Go to the source to learn Linux basics and build the right Linux for you
Linux® From Scratch (LFS) and its descendants represent a new way to teach users how the Linux operating systems work. LFS is based on the assumption that compiling a complete operating system piece by piece not only teaches how the operating system works but also allows an independent operator to build systems for speed, footprint, or security.

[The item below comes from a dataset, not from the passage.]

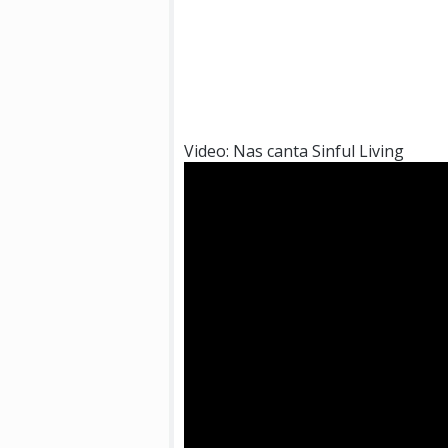
Video: Nas canta Sinful Living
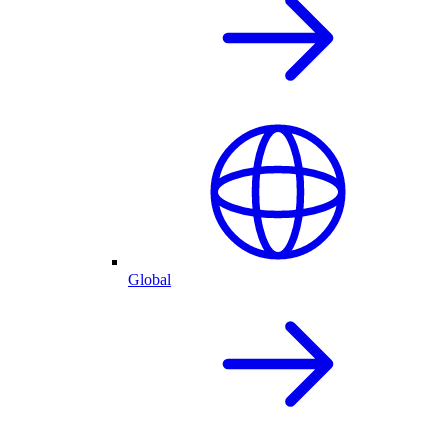
Global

Many authors have written about UNIX® flavors, delving into the mysteries of scheduling, memory management, multiprocessing and threading, file systems, and the interaction between users and the kernel. The author writing about Linux has an advantage over UNIX authors: The Linux kernel is unlikely to split into competing forks — corporate upheavals notwithstanding — because the GNU Public License (GPL), the existence of a centralized research lab — the Open Source Development Lab (OSDL) — and Linus Torvalds’ unassailable position make Linux, luckily, a slow-moving target.
Why UNIX internals matter
Different Unix kernels do not agree on much apart from what could be described as a certain family resemblance. The various UNIX flavors have an advantage, though, that Linux seems to lack: All UNIX flavors are supposed to be full operating systems. Linux, often described as "just a kernel" (an arbitrary definition if ever there were one), presents a core of common functionality and implementations that do not change fundamentally whether the kernel runs on an underpowered Pentium® II machine or on a Symmetric Multiprocessing (SMP) system. To simplify matters even more, one could say that the further you get from a Linux kernel, the more variety you’re likely to find, while UNIX systems tend to be diverging implementations of various UNIX/POSIX standards.
Things are never quite as simple as that. Inspecting Linux kernel and system-level code is likely to be a time-intensive affair and of somewhat limited use in the real world. The LFS project aims to remedy the problem of limited system-level intelligibility on Linux. The very fact that the kernel needs a large number of libraries and tools to get a Linux system to perform even basic tasks has been commented upon, but what if a somewhat more sophisticated user who has a slim-line Linux distribution does not like to download several gigabytes of binaries that lock him out of any chance to optimize a system and do not allow him to throw out all those pesky, unnecessary tools? What if a very sophisticated user refuses to accept the diktat of various community distributions and wants to run a Linux/Apache/MySQL/PHP (LAMP)-type application stack from a CD? LFS comes to the rescue.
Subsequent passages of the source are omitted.